Nanokompozit, kendini oluşturan fazlardan birinin 100 nanometreden (nm) küçük bir, iki veya üç boyuta sahip olduğu kompozitlerdir. Diğer bir tanımı ise malzemeyi oluşturan farklı fazlar arasında nano ölçekli tekrar mesafelerine sahip yapıların bulunduğu çok fazlı katı kompozitlerdir.
Nanokompozitlerin fiziksel özelliklerinde benzeri görülmemiş esneklik ve iyileştirme ile yeni malzemeler tasarlamak ve oluşturmak için nanometre aralığında boyutlara sahip yapı blokları kullanılmaktadır.

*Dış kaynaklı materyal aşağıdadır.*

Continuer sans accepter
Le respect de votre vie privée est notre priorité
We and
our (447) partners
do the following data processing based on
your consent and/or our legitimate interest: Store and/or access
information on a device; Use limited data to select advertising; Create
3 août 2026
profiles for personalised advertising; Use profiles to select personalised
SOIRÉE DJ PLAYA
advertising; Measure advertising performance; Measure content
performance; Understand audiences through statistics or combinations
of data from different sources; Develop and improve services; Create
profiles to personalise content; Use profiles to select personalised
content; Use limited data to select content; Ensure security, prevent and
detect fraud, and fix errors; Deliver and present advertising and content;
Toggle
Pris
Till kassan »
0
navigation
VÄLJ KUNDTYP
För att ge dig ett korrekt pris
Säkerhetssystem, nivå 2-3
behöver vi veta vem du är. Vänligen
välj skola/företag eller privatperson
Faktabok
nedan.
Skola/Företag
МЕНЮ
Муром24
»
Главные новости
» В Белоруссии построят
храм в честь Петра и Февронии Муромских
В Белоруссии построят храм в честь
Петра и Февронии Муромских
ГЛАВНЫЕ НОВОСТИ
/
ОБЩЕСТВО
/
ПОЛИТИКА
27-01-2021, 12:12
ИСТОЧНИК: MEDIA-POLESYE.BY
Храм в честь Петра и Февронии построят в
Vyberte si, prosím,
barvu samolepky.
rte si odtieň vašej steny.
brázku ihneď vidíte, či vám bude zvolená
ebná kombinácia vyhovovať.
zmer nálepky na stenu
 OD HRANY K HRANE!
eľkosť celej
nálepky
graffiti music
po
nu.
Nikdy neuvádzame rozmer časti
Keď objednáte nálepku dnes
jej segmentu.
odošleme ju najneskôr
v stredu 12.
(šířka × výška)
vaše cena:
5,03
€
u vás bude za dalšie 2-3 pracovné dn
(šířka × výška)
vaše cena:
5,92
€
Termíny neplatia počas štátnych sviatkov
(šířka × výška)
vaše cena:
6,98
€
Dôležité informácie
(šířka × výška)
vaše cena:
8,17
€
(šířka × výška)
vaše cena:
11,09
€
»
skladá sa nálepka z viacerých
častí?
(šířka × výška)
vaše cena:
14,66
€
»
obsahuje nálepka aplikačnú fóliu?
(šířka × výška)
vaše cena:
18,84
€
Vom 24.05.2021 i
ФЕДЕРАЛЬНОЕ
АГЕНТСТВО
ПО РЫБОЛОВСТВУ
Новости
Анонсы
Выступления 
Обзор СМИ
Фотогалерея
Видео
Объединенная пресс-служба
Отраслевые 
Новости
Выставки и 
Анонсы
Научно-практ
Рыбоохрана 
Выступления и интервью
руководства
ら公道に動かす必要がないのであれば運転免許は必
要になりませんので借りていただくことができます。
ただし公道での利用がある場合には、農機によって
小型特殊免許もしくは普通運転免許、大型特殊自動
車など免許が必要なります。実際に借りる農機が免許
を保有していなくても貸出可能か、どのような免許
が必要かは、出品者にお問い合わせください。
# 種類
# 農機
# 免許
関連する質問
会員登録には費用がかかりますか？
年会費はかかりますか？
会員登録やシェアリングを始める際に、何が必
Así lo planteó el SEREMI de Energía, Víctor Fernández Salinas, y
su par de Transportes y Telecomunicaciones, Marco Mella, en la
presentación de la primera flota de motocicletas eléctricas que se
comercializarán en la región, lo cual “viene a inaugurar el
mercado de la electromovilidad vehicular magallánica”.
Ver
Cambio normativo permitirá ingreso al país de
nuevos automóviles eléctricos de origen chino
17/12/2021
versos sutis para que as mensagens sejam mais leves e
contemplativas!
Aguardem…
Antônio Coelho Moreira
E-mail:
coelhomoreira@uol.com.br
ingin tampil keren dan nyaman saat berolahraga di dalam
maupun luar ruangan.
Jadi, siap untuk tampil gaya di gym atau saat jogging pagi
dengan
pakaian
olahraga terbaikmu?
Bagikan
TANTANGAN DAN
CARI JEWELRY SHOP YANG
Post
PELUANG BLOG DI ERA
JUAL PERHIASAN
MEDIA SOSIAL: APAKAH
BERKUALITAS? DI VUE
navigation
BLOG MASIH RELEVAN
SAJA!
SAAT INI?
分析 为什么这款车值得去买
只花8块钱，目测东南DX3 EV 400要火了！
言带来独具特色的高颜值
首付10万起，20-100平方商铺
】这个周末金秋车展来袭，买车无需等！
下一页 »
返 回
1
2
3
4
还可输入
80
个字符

Verilen bu tanımlar, gözenekli ortamları, kolloidleri, jelleri ve kopolimerleri ifade edebilmektedir. Ancak daha çok, yapı ve kimyadaki farklılıklar nedeniyle özellikleri farklı olan bir yığın matris ve nano boyutlu faz veya fazların katı kombinasyonu anlamına gelir. Nanokompozitin mekanik, elektriksel, termal, optik, elektrokimyasal, katalitik özellikleri, bileşen malzemelerinkinden önemli ölçüde farklıdır. Bu etkiler için boyut sınırları önerilmiştir:
Nanokompozitler, örneğin doğada deniz kulağı kabuğu ve kemiğinin yapısında bulunur. Nanoparçacık yönünden zengin malzemelerin kullanımı, bu malzemelerin fiziksel ve kimyasal doğasının anlaşılmasından çok daha öncesine dayanmaktadır. Jose-Yacaman ve diğerleri rengin derinliğinin kökenini ve Maya mavisi boyasının asitlere ve biyo-korozyona direncini araştırdı ve bunu nanoparçacık mekanizmasına bağladı. 1950'lerin ortalarından itibaren nano ölçekli organo-killer, polimer çözeltilerinin akışını (örneğin boya viskozlaştırıcıları olarak) veya jellerin oluşumunu (örneğin, kozmetikte koyulaştırıcı bir madde olarak, hazırlanmış karışımları homojen formda tutarak) kontrol etmek için kullanılmıştır. 1970'lerde polimer / kil kompozitler ders kitaplarının konusuydu, ancak "nanokompozitler" terimi yaygın olarak kullanılmıyordu.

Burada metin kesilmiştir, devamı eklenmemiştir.